Extracted page text data:
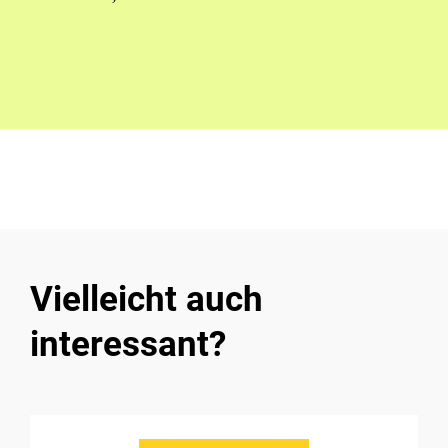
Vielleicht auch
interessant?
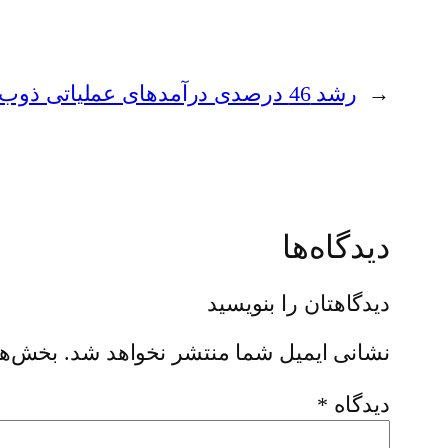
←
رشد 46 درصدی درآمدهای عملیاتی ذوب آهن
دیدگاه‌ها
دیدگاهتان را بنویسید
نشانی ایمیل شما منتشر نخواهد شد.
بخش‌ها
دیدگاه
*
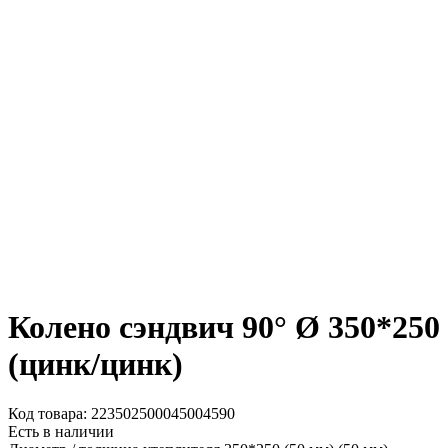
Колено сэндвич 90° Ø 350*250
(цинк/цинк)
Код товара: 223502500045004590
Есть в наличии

» Work request
A faithful reproduction of every entry, with no pictures, is the expected answer.

» Output below
Vielleicht auch
interessant?
←
رشد 46 درصدی درآمدهای عملیاتی ذوب آهن
دیدگاه‌ها
دیدگاهتان را بنویسید
نشانی ایمیل شما منتشر نخواهد شد.
بخش‌ها
دیدگاه
*
Колено сэндвич 90° Ø 350*250
(цинк/цинк)
Код товара: 223502500045004590
Есть в наличии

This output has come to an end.